Aug 14th, 2008 |
Bob Parkins, Canadian Government Executive MagazineHaving gone ‘round, social networking comes ‘round
You will no doubt be familiar with the breathless tone to much popular discussion of various social media tools. They’re everything from “transformational” to “revolutionary” and beyond, everywhere from Big Business to Big Government..
There is of course something to that. Wikis are routinely fuelling all manner of leading-edge tech development in most orders of government, and communications managers everywhere are trying to figure out to use these applications to engage their various communities.
Still, a little perspective is in order. Facebook, for example – the best known of today’s social networking brands – has clear roots in Usenet, which attracted hundreds of thousands to cyberspace before flame wars scorched that good earth.
As for the popular deployment of wiki projects, U.S. writer J. Davidson Frame, an astute writer on technology in a public sector setting, finds origins everywhere from ancient Athens to the Oxford English Dictionary. (It was propelled by Wikipedia-like contributions from thousands of volunteers – 3.5 million contributions, as a matter of fact).
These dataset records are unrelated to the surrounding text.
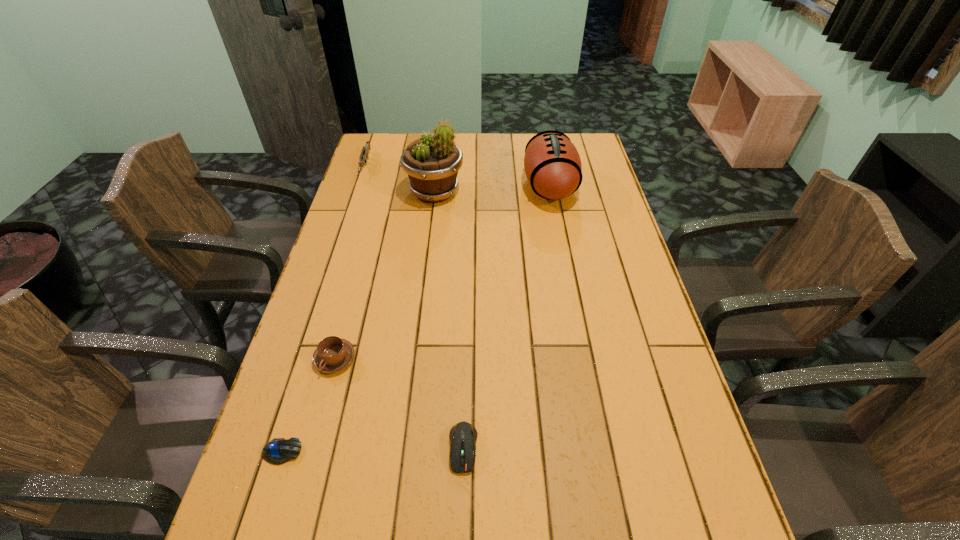 You are a GUI agent. You are given a task and a screenshot of the screen. Output one action in this format:
    pyautogui.click(x=<x>, y=<y>)
    Task: Click on the flowerpot
    
    Given the screenshot: What is the action you would take?
    pyautogui.click(x=432, y=162)

The width and height of the screenshot is (960, 540). I want to click on the second tallest object, so click(x=552, y=164).

Find the location of a particular element. The height and width of the screenshot is (540, 960). the rightmost object is located at coordinates 552,164.

Find the location of a particular element. The image size is (960, 540). gun is located at coordinates (364, 156).

The height and width of the screenshot is (540, 960). I want to click on the third nearest object, so click(333, 354).

Locate an element on the screen. the third shortest object is located at coordinates (333, 354).

Find the location of `the taller computer mouse`. the taller computer mouse is located at coordinates 463,435.

Locate an element on the screen. This screenshot has height=540, width=960. the right computer mouse is located at coordinates (463, 435).

Locate an element on the screen. the left computer mouse is located at coordinates (279, 450).

You are a GUI agent. You are given a task and a screenshot of the screen. Output one action in this format:
    pyautogui.click(x=<x>, y=<y>)
    Task: Click on the shortest object
    
    Given the screenshot: What is the action you would take?
    pyautogui.click(x=279, y=450) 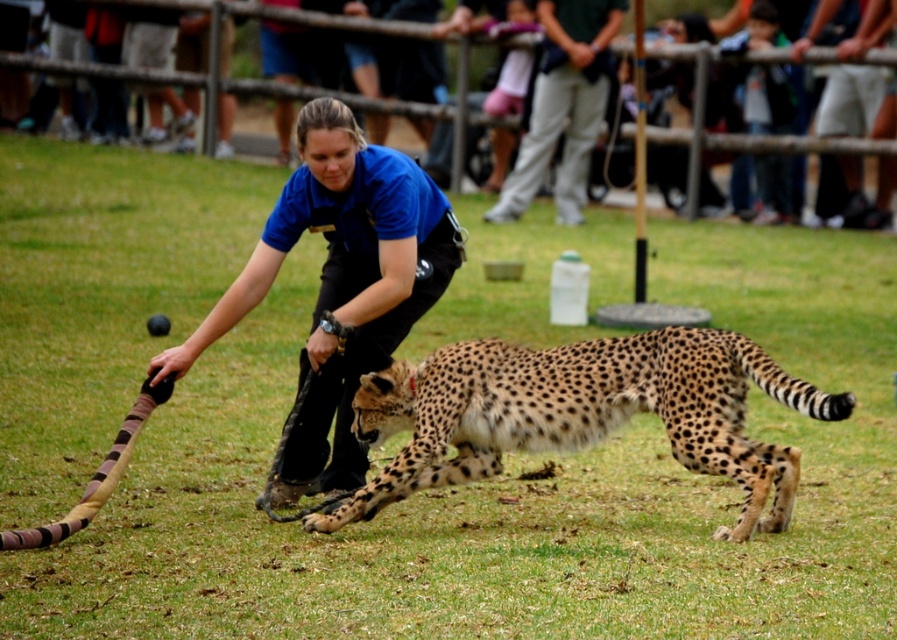 Which is above, spotted fur cheetah at center or light pink fabric at upper center?

light pink fabric at upper center is higher up.

In the scene shown: Is spotted fur cheetah at center wider than light pink fabric at upper center?

Yes.

Find the location of a particular element. This screenshot has width=897, height=640. spotted fur cheetah at center is located at coordinates (580, 413).

Find the location of a particular element. The height and width of the screenshot is (640, 897). spotted fur cheetah at center is located at coordinates (580, 413).

Does spotted fur cheetah at center have a lesser height compared to blue uniform at center?

Yes.

Does spotted fur cheetah at center have a greater width compared to blue uniform at center?

Yes.

Find the location of a particular element. This screenshot has width=897, height=640. spotted fur cheetah at center is located at coordinates (580, 413).

Is point (449, 273) behind point (582, 179)?

No.

Is point (253, 294) positioned before point (558, 32)?

That is True.

Between point (292, 189) and point (617, 8), which one is positioned behind?

Positioned behind is point (617, 8).

Locate an element on the screen. The height and width of the screenshot is (640, 897). blue uniform at center is located at coordinates (340, 280). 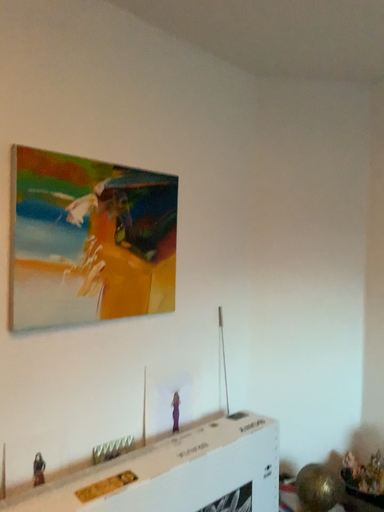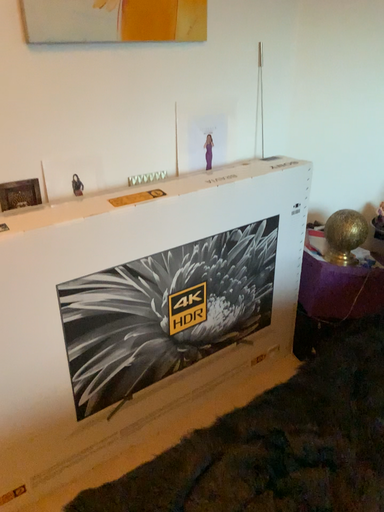 Question: Which way did the camera rotate in the video?

Choices:
 (A) rotated right
 (B) rotated left

Answer: (B) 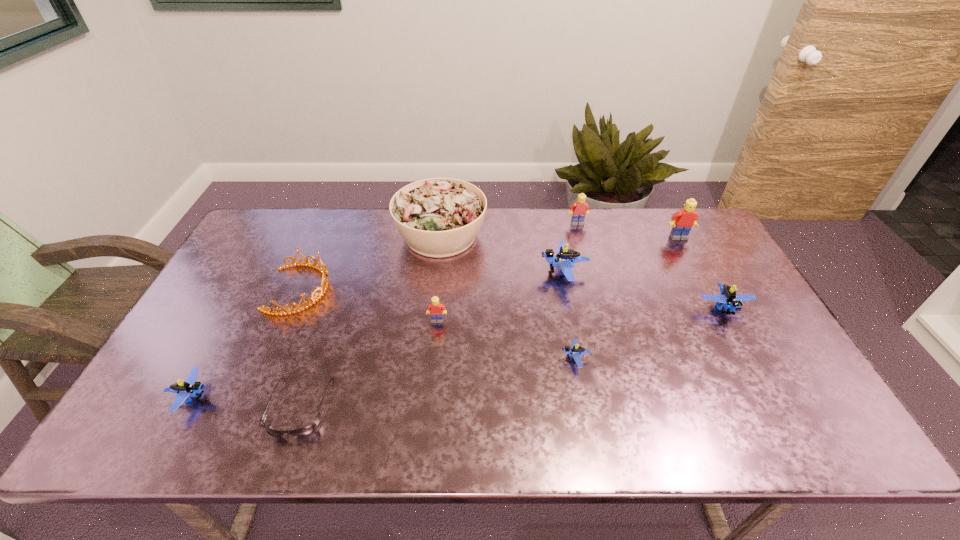 Image resolution: width=960 pixels, height=540 pixels. Find the location of `the sixth tallest Lego`. the sixth tallest Lego is located at coordinates (190, 388).

Where is `the nearest blue Lego`? This screenshot has width=960, height=540. the nearest blue Lego is located at coordinates (190, 388).

Find the location of a particular element. The image size is (960, 540). the second shortest object is located at coordinates (576, 352).

Where is `the smallest blue Lego`? This screenshot has width=960, height=540. the smallest blue Lego is located at coordinates (576, 352).

Image resolution: width=960 pixels, height=540 pixels. I want to click on the shortest object, so click(x=307, y=430).

What are the coordinates of `vacant space located 0.330m on the front of the salad` in the screenshot? It's located at (429, 349).

Locate an element on the screen. vacant space located 0.260m on the front-facing side of the biggest yellow Lego is located at coordinates pos(709,295).

You are a GUI agent. You are given a task and a screenshot of the screen. Output one action in this format:
    pyautogui.click(x=<x>, y=<y>)
    Task: Click on the free space located on the front-facing side of the second biggest yellow Lego
    
    Given the screenshot: What is the action you would take?
    (x=585, y=249)

Find the location of a particular element. The height and width of the screenshot is (540, 960). vacant space located 0.170m on the front-facing side of the biggest blue Lego is located at coordinates (485, 273).

Where is `vacant region located 0.060m on the front-facing side of the biggest blue Lego`? This screenshot has height=540, width=960. vacant region located 0.060m on the front-facing side of the biggest blue Lego is located at coordinates (520, 273). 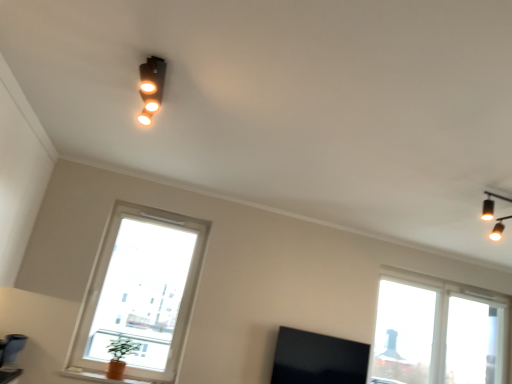 This screenshot has height=384, width=512. Describe the element at coordinates (318, 359) in the screenshot. I see `black matte tv at lower center` at that location.

This screenshot has height=384, width=512. What do you see at coordinates (97, 377) in the screenshot?
I see `matte orange vase at lower left` at bounding box center [97, 377].

This screenshot has width=512, height=384. Describe the element at coordinates (474, 342) in the screenshot. I see `white plastic window frame at right` at that location.

Locate an element on the screen. The height and width of the screenshot is (384, 512). matte black spotlight at upper center is located at coordinates (151, 87).

Is transparent glass window at right, which is the 2th window from front to back, not within matte black spotlight at upper center?

Yes, transparent glass window at right, which is the 2th window from front to back, is located beyond the bounds of matte black spotlight at upper center.

Based on their sizes in the image, would you say transparent glass window at right, positioned as the 1th window in right-to-left order, is bigger or smaller than matte black spotlight at upper center?

Clearly, transparent glass window at right, positioned as the 1th window in right-to-left order, is larger in size than matte black spotlight at upper center.

Is point (433, 303) positioned after point (160, 102)?

Yes, it is behind point (160, 102).

Is the position of white plastic window frame at right more distant than that of transparent glass window at lower left, placed as the first window when sorted from left to right?

Yes, it is.

Does white plastic window frame at right contain transparent glass window at lower left, placed as the first window when sorted from left to right?

Actually, transparent glass window at lower left, placed as the first window when sorted from left to right, is outside white plastic window frame at right.

What's the angular difference between white plastic window frame at right and transparent glass window at lower left, positioned as the second window in right-to-left order,'s facing directions?

2.07 degrees separate the facing orientations of white plastic window frame at right and transparent glass window at lower left, positioned as the second window in right-to-left order.

Is black matte tv at lower center not near transparent glass window at lower left, the second window in the back-to-front sequence?

Yes, black matte tv at lower center and transparent glass window at lower left, the second window in the back-to-front sequence, are quite far apart.

Is black matte tv at lower center oriented towards transparent glass window at lower left, the first window when ordered from front to back?

No, black matte tv at lower center is not facing towards transparent glass window at lower left, the first window when ordered from front to back.

Consider the image. From their relative heights in the image, would you say transparent glass window at lower left, placed as the first window when sorted from left to right, is taller or shorter than white plastic window frame at right?

Considering their sizes, transparent glass window at lower left, placed as the first window when sorted from left to right, has more height than white plastic window frame at right.

Considering the positions of objects transparent glass window at lower left, the first window when ordered from front to back, and white plastic window frame at right in the image provided, who is behind, transparent glass window at lower left, the first window when ordered from front to back, or white plastic window frame at right?

white plastic window frame at right is further from the camera.

Which is more to the left, transparent glass window at lower left, the second window in the back-to-front sequence, or white plastic window frame at right?

From the viewer's perspective, transparent glass window at lower left, the second window in the back-to-front sequence, appears more on the left side.

From the image's perspective, who appears lower, transparent glass window at right, the first window viewed from the back, or white plastic window frame at right?

From the image's view, white plastic window frame at right is below.

Who is smaller, transparent glass window at right, which is the 2th window from front to back, or white plastic window frame at right?

Smaller between the two is white plastic window frame at right.

Does point (425, 380) come in front of point (501, 353)?

Yes.

Is transparent glass window at right, positioned as the 1th window in right-to-left order, shorter than white plastic window frame at right?

No.

Does black matte tv at lower center contain green leafy plant at lower left?

Definitely not — green leafy plant at lower left is not inside black matte tv at lower center.

Which is behind, point (290, 342) or point (106, 349)?

The point (290, 342) is behind.

Considering the sizes of black matte tv at lower center and green leafy plant at lower left in the image, is black matte tv at lower center bigger or smaller than green leafy plant at lower left?

Considering their sizes, black matte tv at lower center takes up more space than green leafy plant at lower left.

Is the position of black matte tv at lower center more distant than that of green leafy plant at lower left?

Yes.

Based on the photo, is matte orange vase at lower left bigger than matte black spotlight at upper center?

No, matte orange vase at lower left is not bigger than matte black spotlight at upper center.

Is matte orange vase at lower left positioned far away from matte black spotlight at upper center?

matte orange vase at lower left is far away from matte black spotlight at upper center.

Is matte orange vase at lower left spatially inside matte black spotlight at upper center, or outside of it?

matte orange vase at lower left is spatially situated outside matte black spotlight at upper center.

Is matte orange vase at lower left turned away from matte black spotlight at upper center?

No, matte orange vase at lower left is not facing the opposite direction of matte black spotlight at upper center.

Identify the location of the 1st window directly beneath the matte black spotlight at upper center (from a real-world perspective). The height and width of the screenshot is (384, 512). (438, 328).

Identify the location of window frame behind the transparent glass window at lower left, the second window in the back-to-front sequence. (474, 342).

Based on their spatial positions, is transparent glass window at lower left, placed as the first window when sorted from left to right, or matte orange vase at lower left further from matte black spotlight at upper center?

The object further to matte black spotlight at upper center is matte orange vase at lower left.

Looking at the image, which one is located closer to transparent glass window at right, which is the 2th window from front to back, black matte tv at lower center or transparent glass window at lower left, the second window in the back-to-front sequence?

Answer: Among the two, black matte tv at lower center is located nearer to transparent glass window at right, which is the 2th window from front to back.

From the image, which object appears to be farther from matte orange vase at lower left, black matte tv at lower center or white plastic window frame at right?

white plastic window frame at right is positioned further to the anchor matte orange vase at lower left.

Considering their positions, is matte orange vase at lower left positioned further to green leafy plant at lower left than matte black spotlight at upper center?

matte black spotlight at upper center is further to green leafy plant at lower left.

Which object lies further to the anchor point green leafy plant at lower left, black matte tv at lower center or matte orange vase at lower left?

The object further to green leafy plant at lower left is black matte tv at lower center.

Based on their spatial positions, is matte black spotlight at upper center or white plastic window frame at right closer to transparent glass window at right, which is the 2th window from front to back?

white plastic window frame at right is positioned closer to the anchor transparent glass window at right, which is the 2th window from front to back.

From the image, which object appears to be farther from transparent glass window at lower left, the second window in the back-to-front sequence, matte orange vase at lower left or matte black spotlight at upper center?

matte black spotlight at upper center is further to transparent glass window at lower left, the second window in the back-to-front sequence.

Considering their positions, is white plastic window frame at right positioned further to matte orange vase at lower left than green leafy plant at lower left?

Among the two, white plastic window frame at right is located further to matte orange vase at lower left.

Locate an element on the screen. This screenshot has width=512, height=384. window located between green leafy plant at lower left and transparent glass window at right, the first window viewed from the back, in the left-right direction is located at coordinates click(x=142, y=291).

Where is `window between matte orange vase at lower left and transparent glass window at right, the first window viewed from the back`? This screenshot has height=384, width=512. window between matte orange vase at lower left and transparent glass window at right, the first window viewed from the back is located at coordinates (142, 291).

The height and width of the screenshot is (384, 512). Identify the location of window screen between matte black spotlight at upper center and white plastic window frame at right. (318, 359).

The image size is (512, 384). I want to click on window between matte black spotlight at upper center and black matte tv at lower center vertically, so click(142, 291). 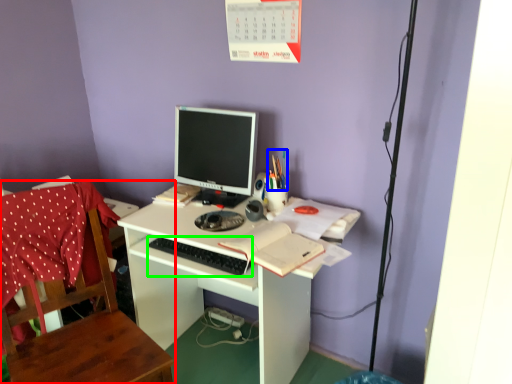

Frame notes those and other parallels for the U.S. newsletter NextGov and then takes it up a notch:
“When thinking about introducing social networking concepts into government, perhaps the most interesting question is: How far can we go in this direction? Obviously, we face Constitutional constraints on how we govern the USA. But this shouldn’t stop us from raising intriguing thought questions: Can self-regulating social networks replace Congress and the President? In creating regulations, does it make sense to develop them in the same way that Wikipedia entries are created? Should policies be created by communities of interest comprised of people who are most heavily affected by them?
“Given the growing force of social networks, it is time to start – in the words of Herman Kahn – thinking about the unthinkable.”
Transformational indeed, you could say.